Lack of specificity also means that NfL levels could increase with comorbidities rather than with MS progression itself, leading to variable levels, Wolinsky said, which could hamper studies into such progression.
NfL “may be a harder marker to use than I had hoped, especially in blood [sNfL],” he said — it holds promise, but it’s also another example of nature playing with science. As example he cited the excitement that surrounded early reports of myelin basic protein — a clear MS biomarker — being evident in urine. But, Wolinsky added, the researcher was always careful to call what he was seeing in patients’ urine “myelin basic protein-like” — and “like” turned out not to be myelin basic protein at all.
“This [neurofilament light] will turn out to be what it is, but it may not turn out to be as super sensitive to new damage as we hoped, and it certainly won’t turn out to be specific” a biomarker as hoped, Wolinsky said.
Neurofilament light, specifically as seen in the blood, shows promise because if offers information about “damage happening in the brain. That’s all we [neurologists] want to know,” Kieseier said.
If rising NfL levels are evident — suggesting greater inflammation and tissue damage — they can then request an MRI scan. And, if highly active disease is confirmed, they’ll look to start treating a person with a more aggressive therapy, he added.
He also thinks a good assay, and possibly wide use of NfL as a biomarker — and possibly a blood biomarker — may be only two years away, “but that’s a positive assumption.”

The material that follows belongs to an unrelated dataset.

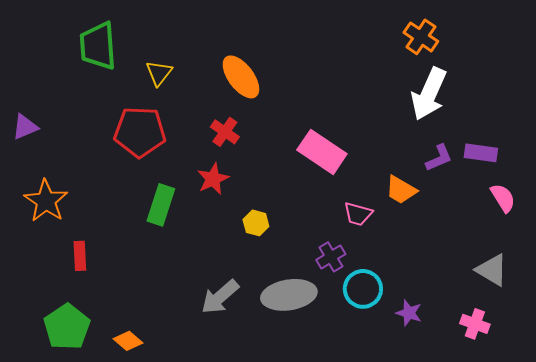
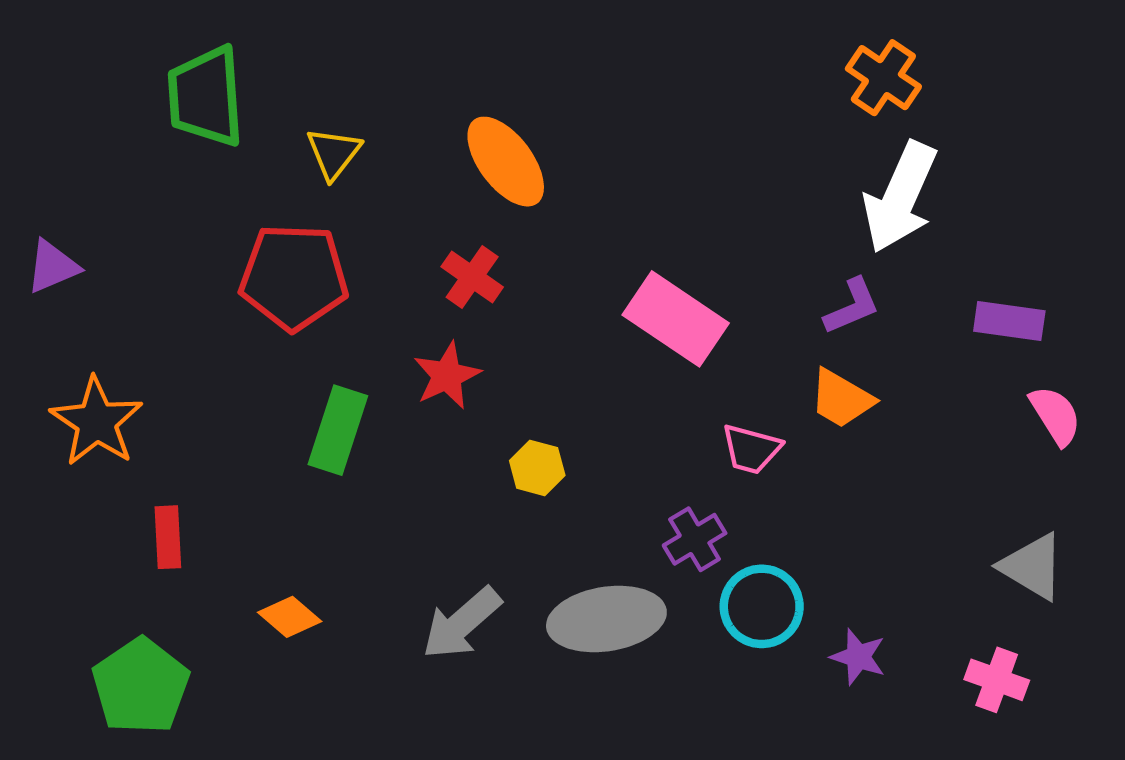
purple L-shape: (439, 158) -> (852, 306), moved
orange diamond: (128, 341) -> (290, 617), moved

But it’s also a guess based on the wide-ranging of sNfL levels in the blood, point to nerve injury in those football players that Wolinsky mentioned — or any sort of head trauma — as well as in MS patients and people with Alzheimer’s or another neurodegenerative diseases marked by damage to neurons.
“If you would have a marker that would tell you that this patient not under perfect control, this would be a game-changer,” Kieseier said. “In a perfect world, we’d say to patient, ‘go get a scan every three months.'” But the world isn’t perfect, particularly in poorer than richer countries, and decisions made on inadequate knowledge do affect treatment.
“Excitement is huge, and everyone wants” sNfL to work as a quick, easy and accurate biomarker, Kieseier said. “This is where we have to go.”